7. Zora Neale Hurston
Ahh, Zora. I’ve used Zora Neale Hurston as a muse of sorts, and I often have been influenced by her stories. I was really happy to learn that she previously taught at NCCU (when it was called North Carolina College for Negroes circa 1939); again another connection. I borrowed the title of my sixth recording from the Alice Walker edited anthology of Zora Neale Hurston’s work titled I Love Myself When I am Laughing, And Then Again When I’m Looking Mean and Impressive. Also, my composition, “The Life That You Live May Not Be Your Own,” on my previous album Voice Paintings, was also a song influenced from Zora’s Their Eyes Were Watching God. I feel like Zora knows me, Lol.
8. Grammy nomination?
I hope one is forthcoming! lol.

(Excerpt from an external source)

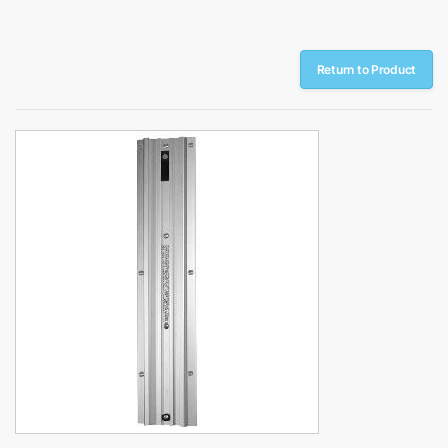
Return to Product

I have been close enough to smell it, I guess, in being on the first round ballot three times, but have never been in that final official last five names of nominees. I have been a quarterfinalist as a GRAMMY Educators in the Schools.
Bonus Question:
Louisiana?
I’m a Creole descendant, Afro-Carolinian; meaning, my paternal grandmother was Creole, from Baton Rouge, Point Coupee Parish, LA. I now make my home in North Carolina with my husband Fred Hammonds, but my paternal grandparents were Southerners. My dear friend and colleague, Michelle Lanier is a scholar, oral historian, filmmaker, museum professional, and folklorist who taught me and coined the term Afro-Carolina for people of African diaspora who live in North or South Carolina. When I travel to New Orleans I feel a nascent memory in every cell of my body. It’s a special kind of eeriness. I have to get my nerve up to travel to my grandmother’s birthplace.